How to Mitigate CVE-2026-40434
Immediate Actions Required
- Contact Anviz through the Anviz Contact Information page to obtain status on a vendor-supplied patch or hardened build.
- Place CrossChex servers and biometric terminals on a dedicated, isolated VLAN with strict access control lists limiting traffic to known management workstations.
- Restrict physical and logical access to the OT network so that only authorized devices can reach the CrossChex management channel.
- Review CrossChex audit logs for unexplained record changes since the system was deployed.
Patch Information
At the time of publication, no fixed version is referenced in the CISA ICS Advisory icsa-26-106-03. Operators should track the advisory for updates and engage Anviz directly through the Anviz Contact Information page to confirm remediation availability.
Workarounds
- Encapsulate CrossChex client/server traffic inside an IPsec or TLS tunnel between trusted endpoints to provide source authentication that the application lacks.
- Use switch port security, 802.1X, and private VLANs to prevent unauthorized hosts from gaining adjacency to CrossChex devices.
- Disable or firewall CrossChex management ports on any interface that is not strictly required for client connectivity.
- Implement static ARP entries on CrossChex servers and clients to reduce the effectiveness of adjacent-network spoofing.

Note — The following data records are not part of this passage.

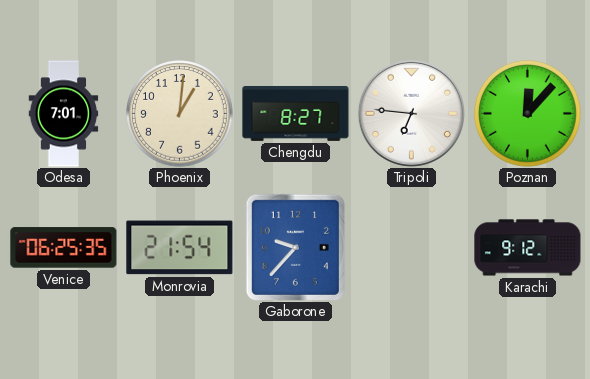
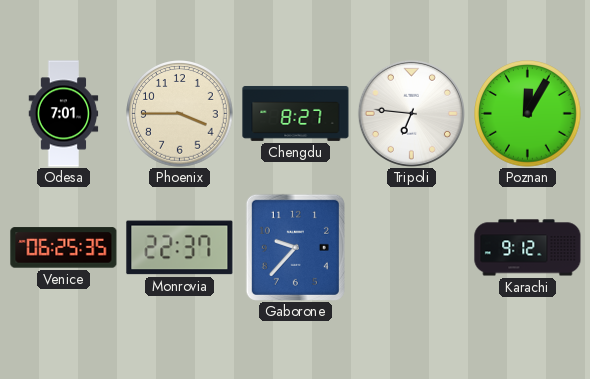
Phoenix: 1:01 -> 3:45
Poznan: 12:07 -> 12:05
Monrovia: 21:54 -> 22:37
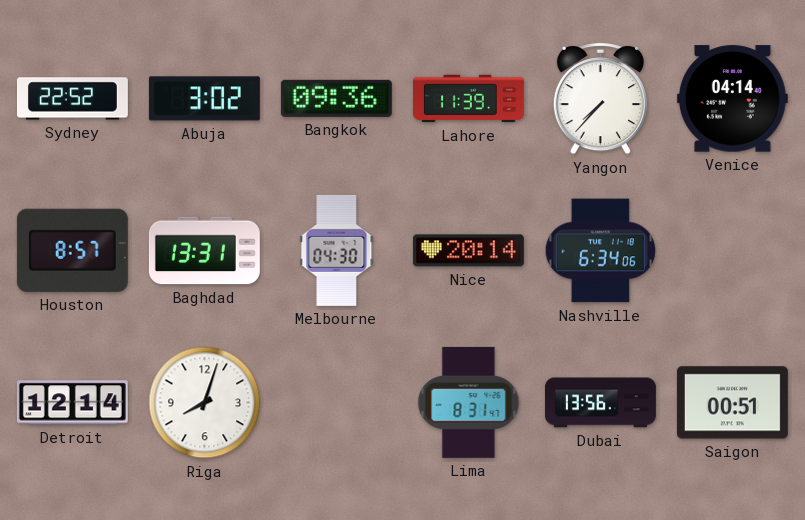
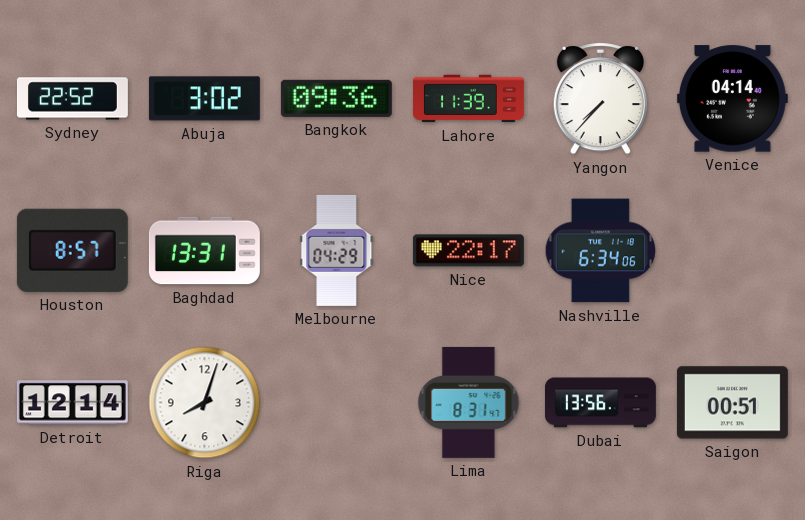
Melbourne: 04:30 -> 04:29
Nice: 20:14 -> 22:17
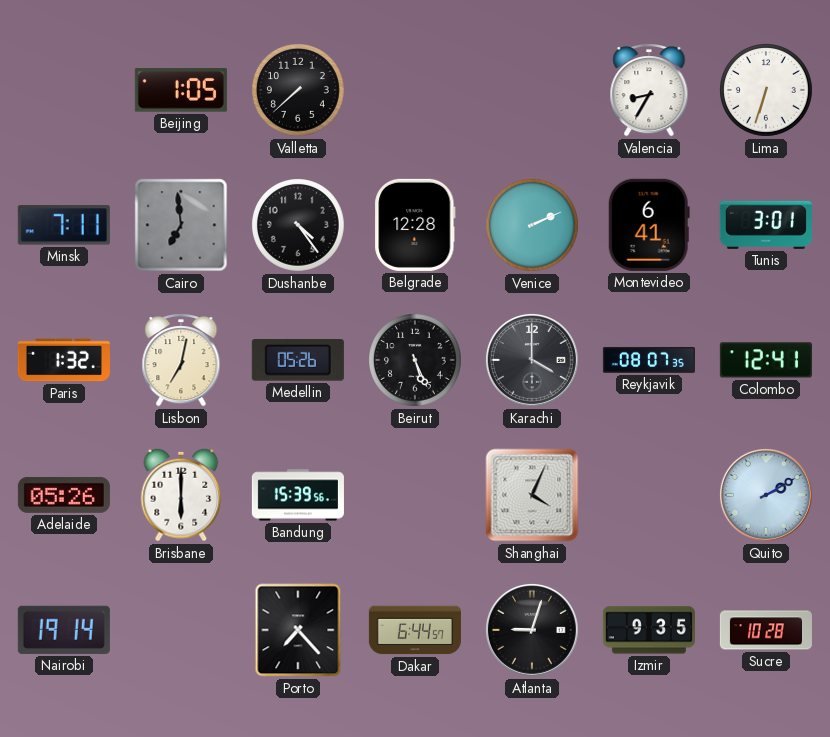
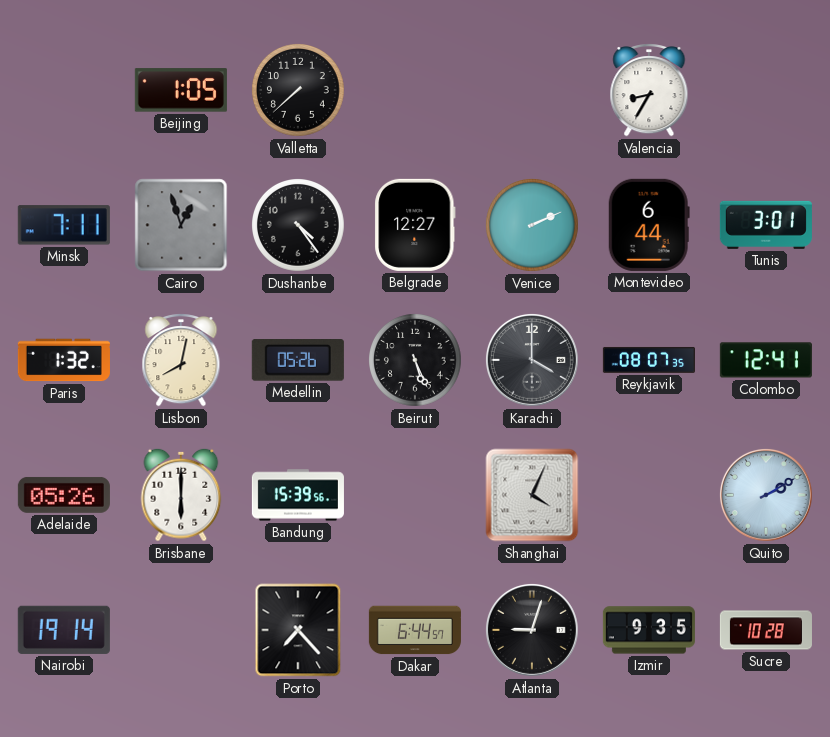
Lima: 6:33 -> none
Cairo: 6:59 -> 12:57
Belgrade: 12:28 -> 12:27
Montevideo: 6:41 -> 6:44
Lisbon: 7:02 -> 8:02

# Example: restrict CrossChex management port to a defined client subnet on Linux
iptables -A INPUT -p tcp --dport 5050 -s 10.20.30.0/24 -j ACCEPT
iptables -A INPUT -p tcp --dport 5050 -j DROP
# Example: enforce static ARP for the CrossChex server on a Windows client
netsh interface ipv4 add neighbors "Ethernet" 10.20.30.10 aa-bb-cc-dd-ee-ff
Disclaimer: This content was generated using AI. While we strive for accuracy, please verify critical information with official sources.